ACTION ITEM: Please reproduce exactly the lines from the start of the records through the one containing "Fortaleza - CE", and nothing more.

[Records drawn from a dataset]
────────────────────────────────────────

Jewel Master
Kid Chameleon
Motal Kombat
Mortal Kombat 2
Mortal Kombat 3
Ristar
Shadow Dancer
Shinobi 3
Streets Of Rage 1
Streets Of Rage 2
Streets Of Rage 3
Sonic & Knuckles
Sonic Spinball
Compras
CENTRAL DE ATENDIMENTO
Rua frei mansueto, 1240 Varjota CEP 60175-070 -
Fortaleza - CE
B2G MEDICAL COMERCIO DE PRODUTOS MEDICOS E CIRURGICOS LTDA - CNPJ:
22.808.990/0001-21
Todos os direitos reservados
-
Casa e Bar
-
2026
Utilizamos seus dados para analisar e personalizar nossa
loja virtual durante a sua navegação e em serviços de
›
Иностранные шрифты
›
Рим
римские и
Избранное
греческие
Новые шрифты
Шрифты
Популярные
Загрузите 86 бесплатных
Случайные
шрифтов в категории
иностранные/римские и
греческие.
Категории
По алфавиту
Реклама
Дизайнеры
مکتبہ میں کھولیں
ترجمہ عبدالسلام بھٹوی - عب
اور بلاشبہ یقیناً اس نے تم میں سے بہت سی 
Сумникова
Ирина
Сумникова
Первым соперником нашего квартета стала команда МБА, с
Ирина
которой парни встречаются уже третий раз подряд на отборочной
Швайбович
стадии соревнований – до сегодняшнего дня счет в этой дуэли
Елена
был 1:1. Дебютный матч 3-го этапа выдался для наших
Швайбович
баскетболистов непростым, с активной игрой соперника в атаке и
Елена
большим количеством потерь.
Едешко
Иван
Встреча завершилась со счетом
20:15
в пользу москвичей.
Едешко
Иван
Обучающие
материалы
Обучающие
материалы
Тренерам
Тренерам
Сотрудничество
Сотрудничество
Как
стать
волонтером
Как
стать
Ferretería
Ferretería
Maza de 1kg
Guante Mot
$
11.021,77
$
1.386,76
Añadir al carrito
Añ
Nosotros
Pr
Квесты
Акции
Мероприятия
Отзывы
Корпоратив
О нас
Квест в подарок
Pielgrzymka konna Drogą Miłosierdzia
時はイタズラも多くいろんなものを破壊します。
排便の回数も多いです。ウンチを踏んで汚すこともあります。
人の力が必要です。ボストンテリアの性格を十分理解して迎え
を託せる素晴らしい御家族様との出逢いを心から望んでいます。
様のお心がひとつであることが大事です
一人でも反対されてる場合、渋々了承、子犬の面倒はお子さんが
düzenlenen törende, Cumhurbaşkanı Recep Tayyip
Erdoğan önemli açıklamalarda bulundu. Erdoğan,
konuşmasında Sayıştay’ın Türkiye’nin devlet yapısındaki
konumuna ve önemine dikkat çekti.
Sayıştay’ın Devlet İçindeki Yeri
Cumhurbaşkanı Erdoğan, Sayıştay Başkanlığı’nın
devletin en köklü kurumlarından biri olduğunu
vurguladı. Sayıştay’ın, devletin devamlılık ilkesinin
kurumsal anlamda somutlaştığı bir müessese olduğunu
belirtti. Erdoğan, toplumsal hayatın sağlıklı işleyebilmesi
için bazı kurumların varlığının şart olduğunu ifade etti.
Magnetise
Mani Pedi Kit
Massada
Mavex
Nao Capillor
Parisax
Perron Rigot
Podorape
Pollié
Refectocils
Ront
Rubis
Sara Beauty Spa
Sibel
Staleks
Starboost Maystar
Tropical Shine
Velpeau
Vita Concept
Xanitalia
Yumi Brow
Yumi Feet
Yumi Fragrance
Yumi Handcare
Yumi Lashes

────────────────────────────────────────

RESULT FOR THIS EXERCISE:
Jewel Master
Kid Chameleon
Motal Kombat
Mortal Kombat 2
Mortal Kombat 3
Ristar
Shadow Dancer
Shinobi 3
Streets Of Rage 1
Streets Of Rage 2
Streets Of Rage 3
Sonic & Knuckles
Sonic Spinball
Compras
CENTRAL DE ATENDIMENTO
Rua frei mansueto, 1240 Varjota CEP 60175-070 -
Fortaleza - CE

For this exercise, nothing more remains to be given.